What is being asked — Could you retype all of the entries exactly, without their pictures?
[[ Exercise inputs, beginning ]]
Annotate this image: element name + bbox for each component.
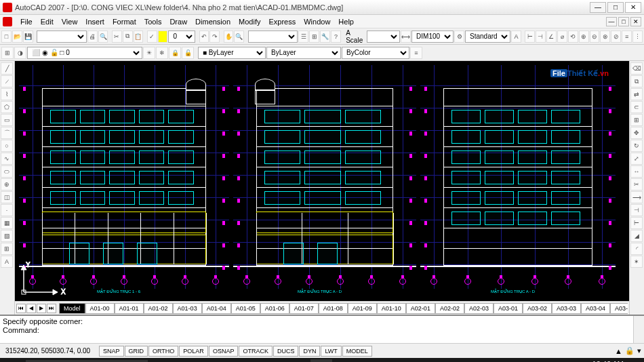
lineweight-combo[interactable]: ByColor — [342, 47, 409, 59]
layout-tab-a01-00[interactable]: A01-00 — [85, 303, 115, 314]
dim-icon[interactable]: ⟷ — [401, 31, 411, 43]
array-icon[interactable]: ⊞ — [630, 114, 643, 126]
scale-combo[interactable] — [367, 31, 401, 43]
circle-icon[interactable]: ○ — [1, 140, 13, 152]
erase-icon[interactable]: ⌫ — [630, 62, 643, 75]
drawing-canvas[interactable]: MẶT ĐỨNG TRỤC 1 - 6MẶT ĐỨNG TRỤC A - DMẶ… — [15, 61, 629, 315]
start-button[interactable] — [3, 359, 24, 362]
taskview-icon[interactable]: ⊞ — [172, 359, 194, 362]
arc-icon[interactable]: ⌒ — [1, 127, 13, 139]
open-icon[interactable]: 📂 — [12, 31, 22, 43]
layout-tab-model[interactable]: Model — [59, 303, 85, 314]
dim3-icon[interactable]: ∠ — [546, 31, 557, 43]
textstyle-icon[interactable]: A — [511, 31, 521, 43]
layout-tab-a01-03[interactable]: A01-03 — [173, 303, 202, 314]
menu-insert[interactable]: Insert — [81, 16, 108, 27]
status-otrack[interactable]: OTRACK — [239, 346, 273, 357]
explorer-icon[interactable]: 📁 — [195, 359, 217, 362]
dimstyle-icon[interactable]: ⚙ — [454, 31, 464, 43]
textstyle-combo[interactable]: Standard — [465, 31, 510, 43]
point-icon[interactable]: · — [1, 204, 13, 216]
lock-icon[interactable]: 🔒 — [625, 346, 635, 355]
store-icon[interactable]: 🛍 — [241, 359, 263, 362]
layer-combo[interactable]: 0 — [168, 31, 195, 43]
region-icon[interactable]: ▧ — [1, 230, 13, 242]
scale2-icon[interactable]: ⤢ — [630, 153, 643, 165]
chamfer-icon[interactable]: ◢ — [630, 230, 643, 242]
layout-tab-a01-08[interactable]: A01-08 — [319, 303, 348, 314]
status-snap[interactable]: SNAP — [99, 346, 124, 357]
status-grid[interactable]: GRID — [125, 346, 148, 357]
doc-minimize-button[interactable]: — — [606, 17, 617, 26]
status-osnap[interactable]: OSNAP — [209, 346, 239, 357]
maximize-button[interactable]: □ — [607, 2, 624, 13]
props-icon[interactable]: ☰ — [298, 31, 308, 43]
layout-tab-a01-06[interactable]: A01-06 — [260, 303, 289, 314]
spline-icon[interactable]: ∿ — [1, 153, 13, 165]
status-polar[interactable]: POLAR — [179, 346, 208, 357]
xline-icon[interactable]: ⟋ — [1, 75, 13, 87]
layer-list-combo[interactable]: ⬜ ◉ 🔓 □ 0 — [27, 47, 142, 59]
match-icon[interactable]: ✓ — [147, 31, 157, 43]
help-icon[interactable]: ? — [331, 31, 341, 43]
rotate-icon[interactable]: ↻ — [630, 140, 643, 152]
trim-icon[interactable]: ✂ — [630, 178, 643, 190]
ellipse-icon[interactable]: ⬭ — [1, 165, 13, 178]
cortana-icon[interactable]: ○ — [149, 359, 171, 362]
preview-icon[interactable]: 🔍 — [98, 31, 108, 43]
extend-icon[interactable]: ⟶ — [630, 191, 643, 203]
new-icon[interactable]: □ — [1, 31, 12, 43]
menu-tools[interactable]: Tools — [140, 16, 166, 27]
menu-draw[interactable]: Draw — [165, 16, 191, 27]
layout-tab-a01-09[interactable]: A01-09 — [348, 303, 377, 314]
dim11-icon[interactable]: ⋮ — [632, 31, 643, 43]
status-model[interactable]: MODEL — [342, 346, 372, 357]
autocad-task-icon[interactable]: A — [310, 359, 332, 362]
layout-tab-a02-02[interactable]: A02-02 — [435, 303, 464, 314]
chrome-icon[interactable]: 🌐 — [218, 359, 240, 362]
layout-tab-a03-01[interactable]: A03-01 — [494, 303, 523, 314]
linetype-combo[interactable]: ByLayer — [266, 47, 341, 59]
rect-icon[interactable]: ▭ — [1, 114, 13, 126]
dim1-icon[interactable]: ⊢ — [525, 31, 535, 43]
copy-icon[interactable]: ⧉ — [123, 31, 133, 43]
color-combo[interactable]: ■ ByLayer — [198, 47, 266, 59]
app2-icon[interactable]: 🎨 — [287, 359, 309, 362]
menu-modify[interactable]: Modify — [235, 16, 264, 27]
pline-icon[interactable]: ⌇ — [1, 88, 13, 100]
layout-tab-a02-01[interactable]: A02-01 — [406, 303, 435, 314]
layer4-icon[interactable]: 🔓 — [182, 47, 194, 59]
tab-next-button[interactable]: ▶ — [37, 304, 46, 313]
pan-icon[interactable]: ✋ — [224, 31, 234, 43]
fillet-icon[interactable]: ◜ — [630, 243, 643, 255]
plot-icon[interactable]: 🖨 — [87, 31, 98, 43]
doc-restore-button[interactable]: □ — [618, 17, 629, 26]
layout-tab-a03-05[interactable]: A03-05 — [610, 303, 628, 314]
dim7-icon[interactable]: ⊖ — [590, 31, 600, 43]
menu-window[interactable]: Window — [300, 16, 334, 27]
menu-edit[interactable]: Edit — [37, 16, 58, 27]
annotation-icon[interactable]: ▲ — [615, 347, 622, 355]
dim8-icon[interactable]: ⊗ — [600, 31, 610, 43]
close-button[interactable]: ✕ — [625, 2, 641, 13]
dim6-icon[interactable]: ⊕ — [579, 31, 589, 43]
status-lwt[interactable]: LWT — [321, 346, 341, 357]
layout-tab-a01-05[interactable]: A01-05 — [231, 303, 260, 314]
menu-file[interactable]: File — [16, 16, 37, 27]
menu-format[interactable]: Format — [108, 16, 140, 27]
layer-yellow-icon[interactable] — [158, 31, 168, 43]
layerprev-icon[interactable]: ◑ — [14, 47, 26, 59]
line-icon[interactable]: ╱ — [1, 62, 13, 75]
layout-tab-a02-03[interactable]: A02-03 — [464, 303, 494, 314]
layer1-icon[interactable]: ☀ — [143, 47, 155, 59]
hatch-icon[interactable]: ▦ — [1, 217, 13, 229]
app1-icon[interactable]: 📧 — [264, 359, 286, 362]
move-icon[interactable]: ✥ — [630, 127, 643, 139]
dim2-icon[interactable]: ⊣ — [536, 31, 546, 43]
explode-icon[interactable]: ✶ — [630, 256, 643, 268]
doc-close-button[interactable]: ✕ — [630, 17, 641, 26]
quick-combo[interactable] — [37, 31, 87, 43]
paste-icon[interactable]: 📋 — [134, 31, 144, 43]
tool-icon[interactable]: 🔧 — [320, 31, 330, 43]
undo-icon[interactable]: ↶ — [199, 31, 209, 43]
[[ Exercise inputs, end ]]
Written reply —
Annotate this image: element name + bbox for each component.
lineweight-combo[interactable]: ByColor — [342, 47, 409, 59]
layout-tab-a01-00[interactable]: A01-00 — [85, 303, 115, 314]
dim-icon[interactable]: ⟷ — [401, 31, 411, 43]
array-icon[interactable]: ⊞ — [630, 114, 643, 126]
scale-combo[interactable] — [367, 31, 401, 43]
circle-icon[interactable]: ○ — [1, 140, 13, 152]
erase-icon[interactable]: ⌫ — [630, 62, 643, 75]
drawing-canvas[interactable]: MẶT ĐỨNG TRỤC 1 - 6MẶT ĐỨNG TRỤC A - DMẶ… — [15, 61, 629, 315]
start-button[interactable] — [3, 359, 24, 362]
taskview-icon[interactable]: ⊞ — [172, 359, 194, 362]
arc-icon[interactable]: ⌒ — [1, 127, 13, 139]
open-icon[interactable]: 📂 — [12, 31, 22, 43]
layout-tab-model[interactable]: Model — [59, 303, 85, 314]
dim3-icon[interactable]: ∠ — [546, 31, 557, 43]
textstyle-icon[interactable]: A — [511, 31, 521, 43]
layout-tab-a01-03[interactable]: A01-03 — [173, 303, 202, 314]
menu-insert[interactable]: Insert — [81, 16, 108, 27]
status-otrack[interactable]: OTRACK — [239, 346, 273, 357]
explorer-icon[interactable]: 📁 — [195, 359, 217, 362]
dimstyle-icon[interactable]: ⚙ — [454, 31, 464, 43]
textstyle-combo[interactable]: Standard — [465, 31, 510, 43]
point-icon[interactable]: · — [1, 204, 13, 216]
lock-icon[interactable]: 🔒 — [625, 346, 635, 355]
store-icon[interactable]: 🛍 — [241, 359, 263, 362]
layer-combo[interactable]: 0 — [168, 31, 195, 43]
region-icon[interactable]: ▧ — [1, 230, 13, 242]
scale2-icon[interactable]: ⤢ — [630, 153, 643, 165]
chamfer-icon[interactable]: ◢ — [630, 230, 643, 242]
layout-tab-a01-08[interactable]: A01-08 — [319, 303, 348, 314]
status-snap[interactable]: SNAP — [99, 346, 124, 357]
status-grid[interactable]: GRID — [125, 346, 148, 357]
doc-minimize-button[interactable]: — — [606, 17, 617, 26]
status-osnap[interactable]: OSNAP — [209, 346, 239, 357]
maximize-button[interactable]: □ — [607, 2, 624, 13]
props-icon[interactable]: ☰ — [298, 31, 308, 43]
layout-tab-a01-06[interactable]: A01-06 — [260, 303, 289, 314]
spline-icon[interactable]: ∿ — [1, 153, 13, 165]
status-polar[interactable]: POLAR — [179, 346, 208, 357]
xline-icon[interactable]: ⟋ — [1, 75, 13, 87]
layer-list-combo[interactable]: ⬜ ◉ 🔓 □ 0 — [27, 47, 142, 59]
match-icon[interactable]: ✓ — [147, 31, 157, 43]
help-icon[interactable]: ? — [331, 31, 341, 43]
rotate-icon[interactable]: ↻ — [630, 140, 643, 152]
trim-icon[interactable]: ✂ — [630, 178, 643, 190]
ellipse-icon[interactable]: ⬭ — [1, 165, 13, 178]
cortana-icon[interactable]: ○ — [149, 359, 171, 362]
preview-icon[interactable]: 🔍 — [98, 31, 108, 43]
extend-icon[interactable]: ⟶ — [630, 191, 643, 203]
new-icon[interactable]: □ — [1, 31, 12, 43]
menu-tools[interactable]: Tools — [140, 16, 166, 27]
menu-draw[interactable]: Draw — [165, 16, 191, 27]
layout-tab-a01-09[interactable]: A01-09 — [348, 303, 377, 314]
dim11-icon[interactable]: ⋮ — [632, 31, 643, 43]
status-model[interactable]: MODEL — [342, 346, 372, 357]
autocad-task-icon[interactable]: A — [310, 359, 332, 362]
layout-tab-a02-02[interactable]: A02-02 — [435, 303, 464, 314]
chrome-icon[interactable]: 🌐 — [218, 359, 240, 362]
layout-tab-a03-01[interactable]: A03-01 — [494, 303, 523, 314]
linetype-combo[interactable]: ByLayer — [266, 47, 341, 59]
rect-icon[interactable]: ▭ — [1, 114, 13, 126]
dim1-icon[interactable]: ⊢ — [525, 31, 535, 43]
copy-icon[interactable]: ⧉ — [123, 31, 133, 43]
color-combo[interactable]: ■ ByLayer — [198, 47, 266, 59]
app2-icon[interactable]: 🎨 — [287, 359, 309, 362]
menu-modify[interactable]: Modify — [235, 16, 264, 27]
pline-icon[interactable]: ⌇ — [1, 88, 13, 100]
layout-tab-a02-01[interactable]: A02-01 — [406, 303, 435, 314]
layer4-icon[interactable]: 🔓 — [182, 47, 194, 59]
tab-next-button[interactable]: ▶ — [37, 304, 46, 313]
pan-icon[interactable]: ✋ — [224, 31, 234, 43]
fillet-icon[interactable]: ◜ — [630, 243, 643, 255]
plot-icon[interactable]: 🖨 — [87, 31, 98, 43]
doc-restore-button[interactable]: □ — [618, 17, 629, 26]
layout-tab-a03-05[interactable]: A03-05 — [610, 303, 628, 314]
dim7-icon[interactable]: ⊖ — [590, 31, 600, 43]
menu-window[interactable]: Window — [300, 16, 334, 27]
menu-edit[interactable]: Edit — [37, 16, 58, 27]
annotation-icon[interactable]: ▲ — [615, 347, 622, 355]
dim8-icon[interactable]: ⊗ — [600, 31, 610, 43]
close-button[interactable]: ✕ — [625, 2, 641, 13]
dim6-icon[interactable]: ⊕ — [579, 31, 589, 43]
status-lwt[interactable]: LWT — [321, 346, 341, 357]
layout-tab-a01-05[interactable]: A01-05 — [231, 303, 260, 314]
menu-file[interactable]: File — [16, 16, 37, 27]
menu-format[interactable]: Format — [108, 16, 140, 27]
layer-yellow-icon[interactable] — [158, 31, 168, 43]
layerprev-icon[interactable]: ◑ — [14, 47, 26, 59]
line-icon[interactable]: ╱ — [1, 62, 13, 75]
layout-tab-a02-03[interactable]: A02-03 — [464, 303, 494, 314]
layer1-icon[interactable]: ☀ — [143, 47, 155, 59]
hatch-icon[interactable]: ▦ — [1, 217, 13, 229]
app1-icon[interactable]: 📧 — [264, 359, 286, 362]
move-icon[interactable]: ✥ — [630, 127, 643, 139]
dim2-icon[interactable]: ⊣ — [536, 31, 546, 43]
explode-icon[interactable]: ✶ — [630, 256, 643, 268]
doc-close-button[interactable]: ✕ — [630, 17, 641, 26]
quick-combo[interactable] — [37, 31, 87, 43]
paste-icon[interactable]: 📋 — [134, 31, 144, 43]
tool-icon[interactable]: 🔧 — [320, 31, 330, 43]
undo-icon[interactable]: ↶ — [199, 31, 209, 43]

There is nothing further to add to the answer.